The «Simb» or the «Faux-Lion» has at its origin a possession ritual. It's symbolics and performative dimensions are very telling about senegalese cultural identity. The regeneration process of the «Simb» throughout the times is also important to understand this cultural marker.According to a brochure from an exhibition of photographs of Laurent Gudin, entitled "Suñu Cosaan" (Our Tradition), in Dak'Art 2012, the «Simb» is more developed in the Walo than in the other regions. Because "it's the Walo-Walo" that continue to be the masters of litanies (jat, in wolof) permitting to master the lion". In fact I have come across with people that affirm to be capable of mastering a lion solely through words. To avoid the lion or to take something from him, the mastering of the lion is a symbol of man taming the animal forces present in the bush, evoking a time where the bush was indeed a place of wilderness.In Senegambia and in the Mandé, and not exclusively in Senegal, to hunt has always meant to tame the wild. But to balance the forces and make retributions, the hunter has also mastered mystical knowledge, never forgetting that to take without giving something back is stealing. And stealing from the wild is calling strong powers to be onto you. So, the hunter goes hunting with many mystical protections, the fetish.
FESPOP, Modi Sow

This is the Peul singer (a griot, gawlo in Halpulaar) who is repeating what is going to present in FESPOP 2012, in the village of Keur Momar Sarr. His name is Modi Sow.FESPOP is a recent arts&crafts festival in Louga, which is the capital of the region of the same name in Senegal. Since this sahelian area is essentially rural, the organization has decided to de-centralize the festival and bring it to other villages, where the local artists can try to show their work. The framework of a festival, with its communication apparatus, allows the musicians to aspire to be visible and in consequence being professionalized, even though that process of visibility might be complicated.Hence, since 2011, FESPOP has come to the village of Keur Momar Sarr, which is situated in an agro-pastoral scenario beside the Lac de Guiers.

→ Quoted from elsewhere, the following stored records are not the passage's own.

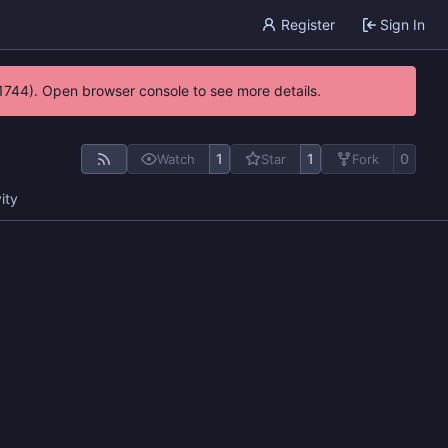
Register
Sign In
21744). Open browser console to see more details.
1
1
0
Watch
Star
Fork
ity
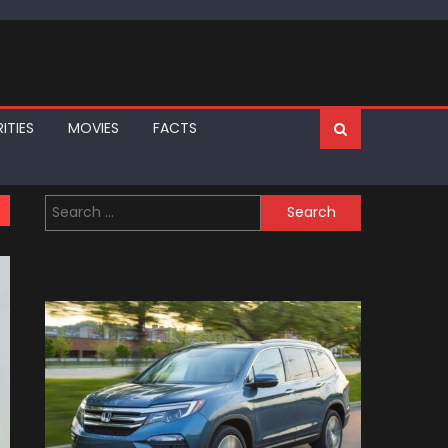
ITIES
MOVIES
FACTS
Search
for:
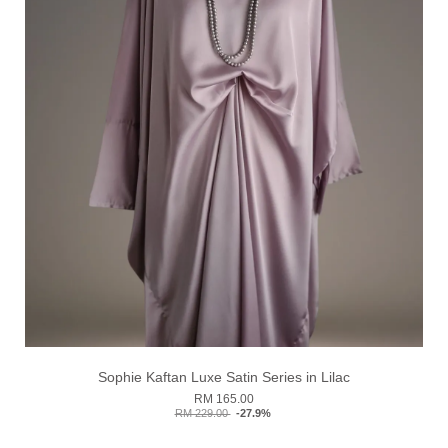
Sophie Kaftan Luxe Satin Series in Lilac
RM 165.00
RM 229.00
-27.9%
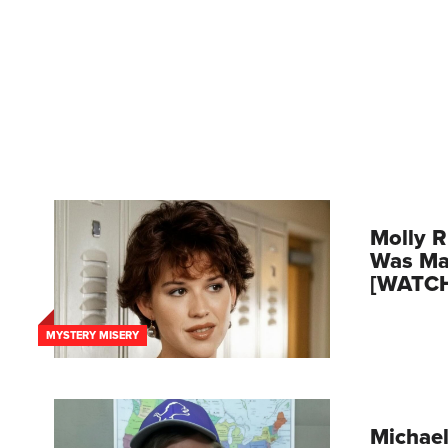
Molly R
Was Mar
[WATC
MYSTERY MISERY
Michael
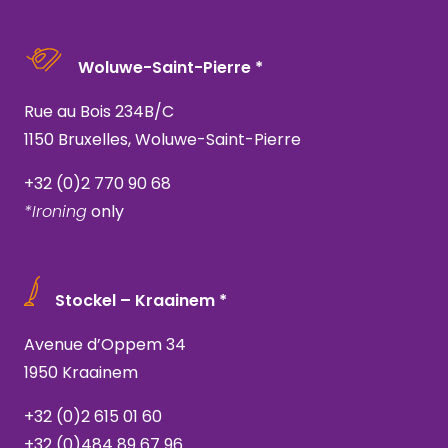
Woluwe-Saint-Pierre *
Rue au Bois 234B/C
1150 Bruxelles, Woluwe-Saint-Pierre
+32 (0)2 770 90 68
*Ironing
only
Stockel – Kraainem *
Avenue d’Oppem 34
1950 Kraainem
+32 (0)2 615 01 60
+32 (0)484 89 67 96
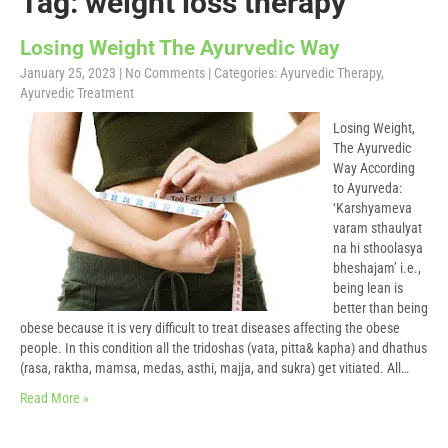
Tag: weight loss therapy
Losing Weight The Ayurvedic Way
January 25, 2023
|
No Comments
| Categories:
Ayurvedic Therapy
,
Ayurvedic Treatment
Losing Weight,
The Ayurvedic
Way According
to Ayurveda:
‘Karshyameva
varam sthaulyat
na hi sthoolasya
bheshajam’ i.e.,
being lean is
better than being
obese because it is very difficult to treat diseases affecting the obese
people. In this condition all the tridoshas (vata, pitta& kapha) and dhathus
(rasa, raktha, mamsa, medas, asthi, majja, and sukra) get vitiated. All…
Read More »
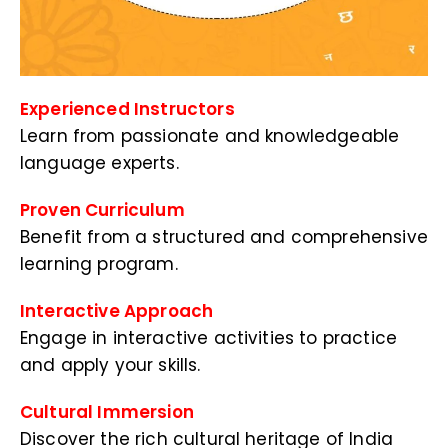
Experienced Instructors
Learn from passionate and knowledgeable
language experts.
Proven Curriculum
Benefit from a structured and comprehensive
learning program.
Interactive Approach
Engage in interactive activities to practice
and apply your skills.
Cultural Immersion
Discover the rich cultural heritage of India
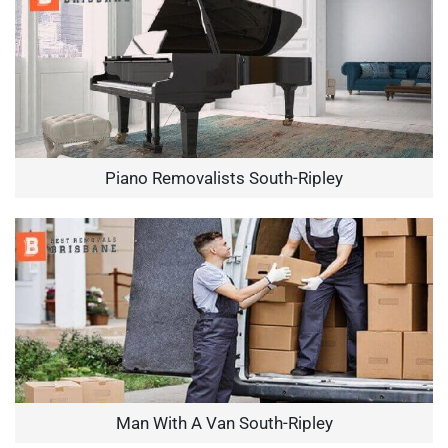
Piano Removalists South-Ripley
Man With A Van South-Ripley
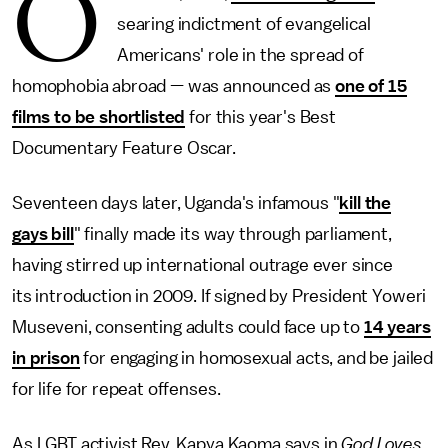
O
searing indictment of evangelical
Americans' role in the spread of
homophobia abroad — was announced as
one of 15
films to be shortlisted
for this year's Best
Documentary Feature Oscar.
Seventeen days later, Uganda's infamous "
kill the
gays bill
" finally made its way through parliament,
having stirred up international outrage ever since
its introduction in 2009. If signed by President Yoweri
Museveni, consenting adults could face up to
14 years
in prison
for engaging in homosexual acts, and be jailed
for life for repeat offenses.
As LGBT activist Rev. Kapya Kaoma says in
God Loves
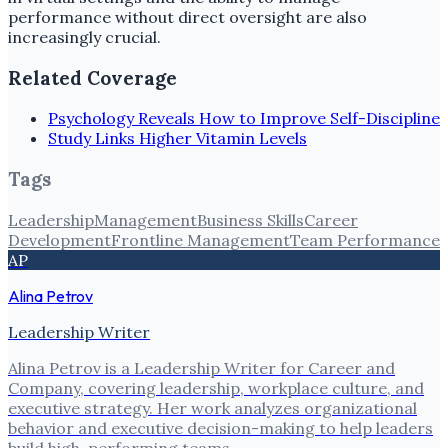
performance without direct oversight are also
increasingly crucial.
Related Coverage
Psychology Reveals How to Improve Self-Discipline
Study Links Higher Vitamin Levels
Tags
Leadership
Management
Business Skills
Career
Development
Frontline Management
Team Performance
AP
Alina Petrov
Leadership Writer
Alina Petrov is a Leadership Writer for Career and
Company, covering leadership, workplace culture, and
executive strategy. Her work analyzes organizational
behavior and executive decision-making to help leaders
build high-performing teams.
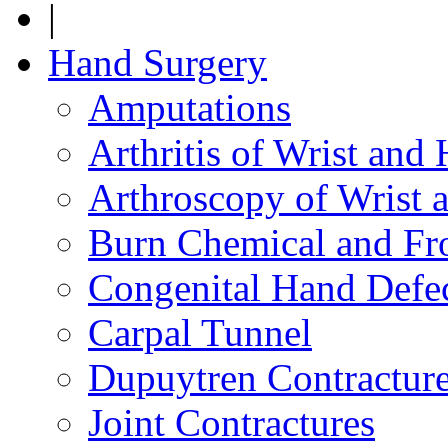
|
Hand Surgery
Amputations
Arthritis of Wrist and
Arthroscopy of Wrist 
Burn Chemical and Fro
Congenital Hand Defe
Carpal Tunnel
Dupuytren Contractur
Joint Contractures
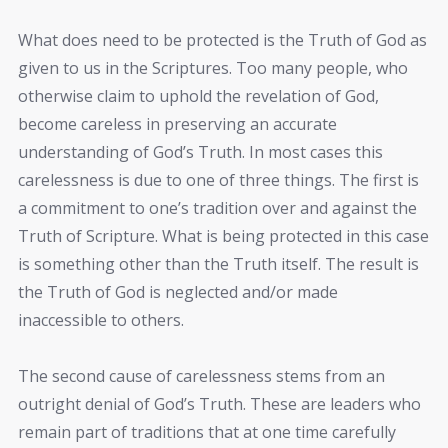
What does need to be protected is the Truth of God as
given to us in the Scriptures. Too many people, who
otherwise claim to uphold the revelation of God,
become careless in preserving an accurate
understanding of God’s Truth. In most cases this
carelessness is due to one of three things. The first is
a commitment to one’s tradition over and against the
Truth of Scripture. What is being protected in this case
is something other than the Truth itself. The result is
the Truth of God is neglected and/or made
inaccessible to others.
The second cause of carelessness stems from an
outright denial of God’s Truth. These are leaders who
remain part of traditions that at one time carefully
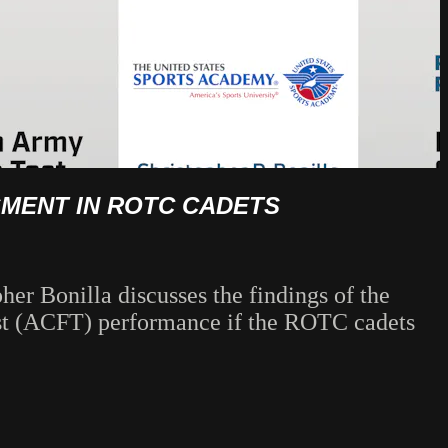
SMENT IN ROTC CADETS
her Bonilla discusses the findings of the
est (ACFT) performance if the ROTC cadets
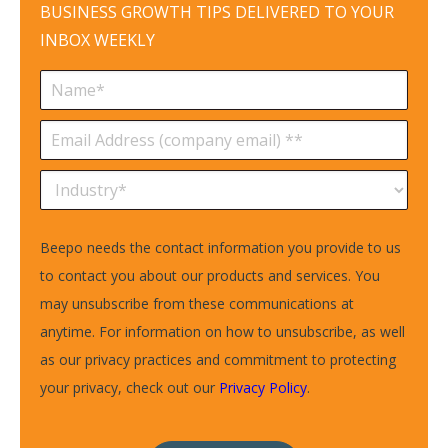
BUSINESS GROWTH TIPS DELIVERED TO YOUR
INBOX WEEKLY
Beepo needs the contact information you provide to us
to contact you about our products and services. You
may unsubscribe from these communications at
anytime. For information on how to unsubscribe, as well
as our privacy practices and commitment to protecting
your privacy, check out our
Privacy Policy
.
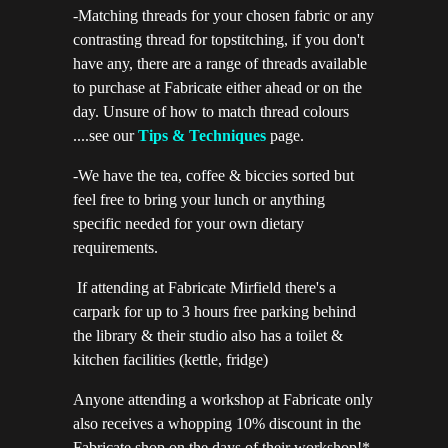
-Matching threads for your chosen fabric or any
contrasting thread for topstitching, if you don't
have any, there are a range of threads available
to purchase at Fabricate either ahead or on the
day. Unsure of how to match thread colours
....see our
Tips & Techniques
page.
-We have the tea, coffee & biccies sorted but
feel free to bring your lunch or anything
specific needed for your own dietary
requirements.
If attending at Fabricate Mirfield there's a
carpark for up to 3 hours free parking behind
the library & their studio also has a toilet &
kitchen facilities (kettle, fridge)
Anyone attending a workshop at Fabricate only
also receives a whopping 10% discount in the
Fabricate shop on the days of their workshop!*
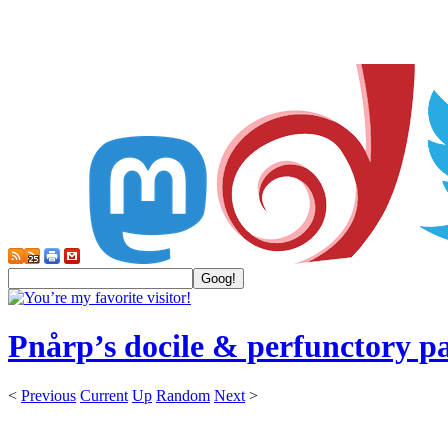
Pnårp’s docile & perfunctory p
<
Previous
Current
Up
Random
Next
>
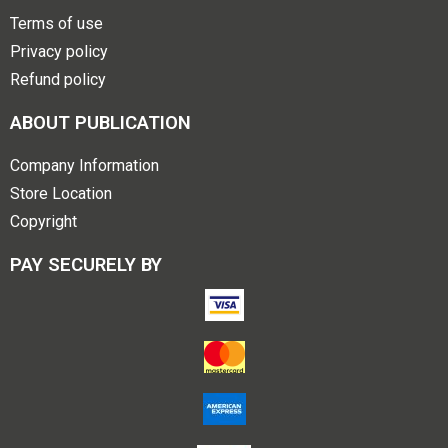
Terms of use
Privacy policy
Refund policy
ABOUT PUBLICATION
Company Information
Store Location
Copyright
PAY SECURELY BY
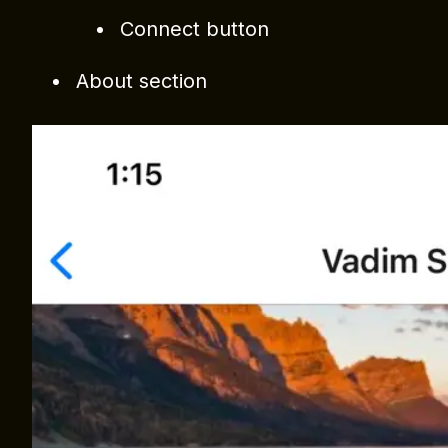
Connect button
About section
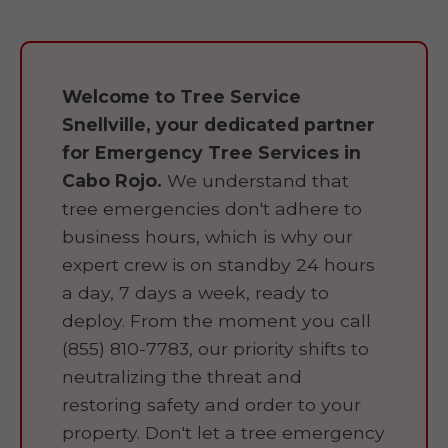
Welcome to Tree Service
Snellville, your dedicated partner
for Emergency Tree Services in
Cabo Rojo.
We understand that
tree emergencies don't adhere to
business hours, which is why our
expert crew is on standby 24 hours
a day, 7 days a week, ready to
deploy. From the moment you call
(855) 810-7783, our priority shifts to
neutralizing the threat and
restoring safety and order to your
property. Don't let a tree emergency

Halpulaaren and Wolof are majoritary in the region but there are also many Nár (Moors) due to historical and geographical reasons. In the day to day one hardly notes who belongs to what ethnic group due to its great mixture, but when it comes to cultural expressions differences become a little more visible. One could probably speculate that «cultural expression» is the «creation of difference»!?In this simple sequence video you see a basic Halpulaar ensemble of voice, claps, and the one-chorded violin called Riiti. The instrument missing is a 4-chord guitar called Xalam. Both are the basis of Halpulaar traditional music. They are both typically sahelian and not a specificity of Senegal.The percussion here provided by an improvised bassin is substituted by a tama (talking-drum), that is also played by wolof but in very different rythmns.The preparation of the musicians, and its housing and hosting was provided by Abdoul Aziz Thiane, a notable man in the village.I decided to film and put this online solely because I found the voice of Modi quite engaging. People interested in contacts are welcome to ask ...The sequence was filmed with a Canon 550D and a Tamron Lens 17-50mm f 2.8 at 1080p and simply converted.